In all diesen Jahren hatte er das in Deutschland ungewöhnliche Leben eines Privatgelehrten geführt. Wohl war er schon Mitglied der deutschen Baalbek-Expedition gewesen, aber erst der Krieg brachte ihn in engere Berührung mit der staatlichen Verwaltung. Als mit der Balfour-Deklaration das Judenproblem zu einer offiziellen Frage der auswärtigen Politik geworden war, wurde auch in unserem Auswärtigen Amt ein Referat geschaffen, das die hier liegenden Probleme dauernd beobachten sollte. Auf dieses Referat wurde Sobernheim im Jahre 18 (nicht erst in der Rathenau-Zeit) berufen, da man hier einen Sachkenner des Orients und der europäisch-amerikanischen Judenschaft brauchte, der zugleich ein Mann von Welt war. Damit wurde aus dem freien Gelehrten ein Beamter des Auswärtigen Amts, der Legationsrat-Prosessor hat aber beide Aufgaben miteinander zu verbinden gewusst. Er war ein durch und durch deutsch und national fühlender Mann, aber er besaß die Weite und das Verstehen für die Mannigfaltigkeit der Probleme innerhalb der heutigen deutschen wie außerdeutschen Judenschaft und konnte vermitteln und versöhnen. So stand er hier am richtigen Platz.
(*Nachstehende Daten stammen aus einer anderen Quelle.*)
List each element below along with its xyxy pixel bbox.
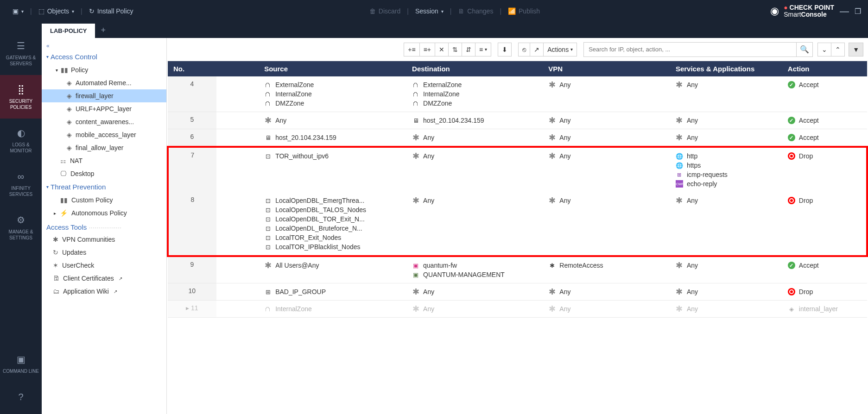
cell-item[interactable]: ⛫DMZZone — [264, 99, 401, 108]
table-row[interactable]: 4⛫ExternalZone⛫InternalZone⛫DMZZone⛫Exte… — [168, 76, 867, 112]
action-item[interactable]: ✓Accept — [788, 261, 862, 270]
col-hits[interactable] — [216, 61, 259, 76]
cell-item[interactable]: ▣QUANTUM-MANAGEMENT — [412, 270, 537, 279]
layer-firewall[interactable]: ◈firewall_layer — [42, 89, 166, 102]
changes-button[interactable]: 🗎Changes — [452, 7, 499, 15]
nav-infinity[interactable]: ∞INFINITY SERVICES — [0, 162, 42, 206]
cell-item[interactable]: ⊡LocalOpenDBL_TALOS_Nodes — [264, 205, 401, 214]
cell-item[interactable]: ▣quantum-fw — [412, 261, 537, 270]
col-destination[interactable]: Destination — [406, 61, 543, 76]
table-row[interactable]: 5✱Any🖥host_20.104.234.159✱Any✱Any✓Accept — [168, 112, 867, 129]
collapse-button[interactable]: « — [42, 42, 166, 50]
filter-button[interactable]: ▼ — [849, 43, 863, 56]
rules-grid[interactable]: No. Source Destination VPN Services & Ap… — [167, 61, 868, 414]
layer-automated-reme[interactable]: ◈Automated Reme... — [42, 76, 166, 89]
table-row[interactable]: 9✱All Users@Any▣quantum-fw▣QUANTUM-MANAG… — [168, 256, 867, 283]
action-item[interactable]: Drop — [788, 196, 861, 205]
node-policy[interactable]: ▾▮▮Policy — [42, 63, 166, 76]
nav-help[interactable]: ? — [0, 383, 42, 414]
section-threat-prevention[interactable]: ▾Threat Prevention — [42, 180, 166, 194]
settings-button[interactable]: ⎋ — [518, 43, 530, 56]
cell-item[interactable]: ⊡TOR_without_ipv6 — [264, 151, 401, 161]
node-autonomous-policy[interactable]: ▸⚡Autonomous Policy — [42, 207, 166, 220]
search-input[interactable] — [583, 42, 797, 57]
col-no[interactable]: No. — [168, 61, 216, 76]
cell-item[interactable]: ✱Any — [676, 304, 777, 314]
tab-add-button[interactable]: + — [95, 23, 111, 38]
table-row[interactable]: 10⊞BAD_IP_GROUP✱Any✱Any✱AnyDrop — [168, 283, 867, 301]
app-menu[interactable]: ▣▾ — [7, 7, 29, 15]
cell-item[interactable]: ⊡LocalOpenDBL_TOR_Exit_N... — [264, 214, 401, 224]
cell-item[interactable]: ✱Any — [676, 116, 777, 125]
cell-item[interactable]: ✱Any — [548, 80, 665, 89]
tool-updates[interactable]: ↻Updates — [42, 246, 166, 259]
cell-item[interactable]: ✱Any — [676, 261, 777, 270]
cell-item[interactable]: ⊞icmp-requests — [676, 170, 777, 179]
cell-item[interactable]: ✱RemoteAccess — [548, 261, 665, 270]
col-source[interactable]: Source — [259, 61, 406, 76]
cell-item[interactable]: ✱Any — [412, 304, 537, 314]
maximize-button[interactable]: ❐ — [855, 7, 861, 16]
objects-menu[interactable]: ⬚Objects▾ — [33, 7, 80, 15]
cell-item[interactable]: ✱Any — [676, 287, 777, 296]
cell-item[interactable]: 🌐https — [676, 161, 777, 170]
tool-client-certs[interactable]: 🖺Client Certificates↗ — [42, 272, 166, 285]
action-item[interactable]: Drop — [788, 151, 861, 161]
tab-lab-policy[interactable]: LAB-POLICY — [42, 24, 95, 38]
cell-item[interactable]: ⊞BAD_IP_GROUP — [264, 287, 401, 296]
nav-security-policies[interactable]: ⣿SECURITY POLICIES — [0, 75, 42, 119]
cell-item[interactable]: ⊡LocalTOR_IPBlacklist_Nodes — [264, 242, 401, 251]
cell-item[interactable]: 🖥host_20.104.234.159 — [264, 133, 401, 142]
node-desktop[interactable]: 🖵Desktop — [42, 167, 166, 180]
cell-item[interactable]: ⛫ExternalZone — [412, 80, 537, 89]
install-policy-button[interactable]: ↻Install Policy — [83, 7, 139, 15]
node-custom-policy[interactable]: ▮▮Custom Policy — [42, 194, 166, 207]
col-vpn[interactable]: VPN — [543, 61, 670, 76]
layer-urlf-appc[interactable]: ◈URLF+APPC_layer — [42, 102, 166, 115]
actions-menu[interactable]: Actions ▾ — [543, 43, 577, 56]
cell-item[interactable]: ✱Any — [676, 196, 777, 205]
table-row[interactable]: ▸ 11⛫InternalZone✱Any✱Any✱Any◈internal_l… — [168, 301, 867, 318]
search-button[interactable]: 🔍 — [796, 42, 813, 57]
col-services[interactable]: Services & Applications — [670, 61, 782, 76]
expand-button[interactable]: ⇅ — [448, 43, 462, 56]
minimize-button[interactable]: — — [840, 6, 849, 17]
collapse-button[interactable]: ⇵ — [462, 43, 475, 56]
nav-cli[interactable]: ▣COMMAND LINE — [0, 345, 42, 383]
next-button[interactable]: ⌄ — [817, 43, 831, 56]
cell-item[interactable]: ✱Any — [548, 304, 665, 314]
session-menu[interactable]: Session▾ — [410, 7, 449, 15]
cell-item[interactable]: ⊡LocalTOR_Exit_Nodes — [264, 233, 401, 242]
cell-item[interactable]: ✱Any — [548, 151, 665, 161]
cell-item[interactable]: ✱Any — [676, 133, 777, 142]
cell-item[interactable]: ✱Any — [412, 196, 537, 205]
action-item[interactable]: ✓Accept — [788, 80, 862, 89]
action-item[interactable]: ✓Accept — [788, 116, 862, 125]
export-button[interactable]: ↗ — [530, 43, 544, 56]
cell-item[interactable]: ✱Any — [412, 287, 537, 296]
tool-app-wiki[interactable]: 🗂Application Wiki↗ — [42, 285, 166, 298]
cell-item[interactable]: ✱Any — [264, 116, 401, 125]
cell-item[interactable]: ⛫InternalZone — [412, 89, 537, 99]
add-above-button[interactable]: +≡ — [404, 43, 419, 56]
section-access-control[interactable]: ▾Access Control — [42, 50, 166, 63]
cell-item[interactable]: ⛫InternalZone — [264, 89, 401, 99]
cell-item[interactable]: ⛫ExternalZone — [264, 80, 401, 89]
cell-item[interactable]: ✱Any — [548, 287, 665, 296]
cell-item[interactable]: ✱Any — [548, 196, 665, 205]
cell-item[interactable]: ✱Any — [412, 151, 537, 161]
cell-item[interactable]: ⛫DMZZone — [412, 99, 537, 108]
table-row[interactable]: 7⊡TOR_without_ipv6✱Any✱Any🌐http🌐https⊞ic… — [168, 147, 867, 192]
layer-mobile-access[interactable]: ◈mobile_access_layer — [42, 128, 166, 141]
cell-item[interactable]: 🌐http — [676, 151, 777, 161]
layer-final-allow[interactable]: ◈final_allow_layer — [42, 141, 166, 154]
tool-vpn-communities[interactable]: ✱VPN Communities — [42, 233, 166, 246]
cell-item[interactable]: ✱Any — [548, 116, 665, 125]
tool-usercheck[interactable]: ✶UserCheck — [42, 259, 166, 272]
cell-item[interactable]: 🖥host_20.104.234.159 — [412, 116, 537, 125]
layer-content-awareness[interactable]: ◈content_awarenes... — [42, 115, 166, 128]
install-button[interactable]: ⬇ — [498, 43, 512, 56]
action-item[interactable]: ✓Accept — [788, 133, 862, 142]
nav-gateways[interactable]: ☰GATEWAYS & SERVERS — [0, 31, 42, 75]
cell-item[interactable]: ✱Any — [548, 133, 665, 142]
Daneben aber wirkte er als Präsident der Gesellschaft zur Förderung der Wissenschaft des Judentums und Sekretär der Vorderasiatisch-Ägyptischen Gesellschaft.

Sobernheim war nicht im engeren Sinn politisch interessiert, er hatte auch nichts vom asketischen Gelehrtentyp, er war kein Eiferer und kein Rechthaber, aber er war von einer wahren Leidenschaft zum Helfen erfüllt und stellte gern seine ungewöhnliche Energie in den Dienst einer als gut und sinnvoll erkannten Sache. Vor 35 Jahren bin ich ihm als Student in einem Kolleg des Altmeisters Eberhard Schrader zum erstenmal begegnet, später hat er als älterer Kollege mir in Ägypten die Wege geebnet, und wenn unsere Art und Arbeit auch sehr verschieden waren, wir uns auch manchmal in fördernder Kritik gegenüberstanden, immer habe ich die tiefe Loyalität und Treue, die Sachlichkeit und die einzigartige Hilfsbereitschaft dieses Mannes dankbar anerkannt. Dies Leben hatte Sinn und Wert.

 



Info:

Archivsignatur: Nachruf Sobernheim, Berlin, 6. Januar 1933, Politisches Archiv des Auswärtigen Amtes, Sobernheim.
Copyright: Verbreitung und Vervielfältigung nur zu wissenschaftlichen Zwecken.
Zitierweise: Nachruf Sobernheim, Berlin, 6. Januar 1933, in: Viadrina Center B/Orders in Motion (Hrsg.): "Grenzen, Kriege und Kongresse. Die Neuordnung Ostmitteleuropas aus dem Erbe der Imperien, 1917-1923" - Ausgewählte Projektquellen, bearb. von Thomas Rettig. URL: https://www.borders-in-motion.de/de/forschungsprojekte/dreijaehrig/0_grenzen_kriege_kongresse/projektquellen/nachruf-sobernheim-1933 (Zugriff am xx-xx-xxxx)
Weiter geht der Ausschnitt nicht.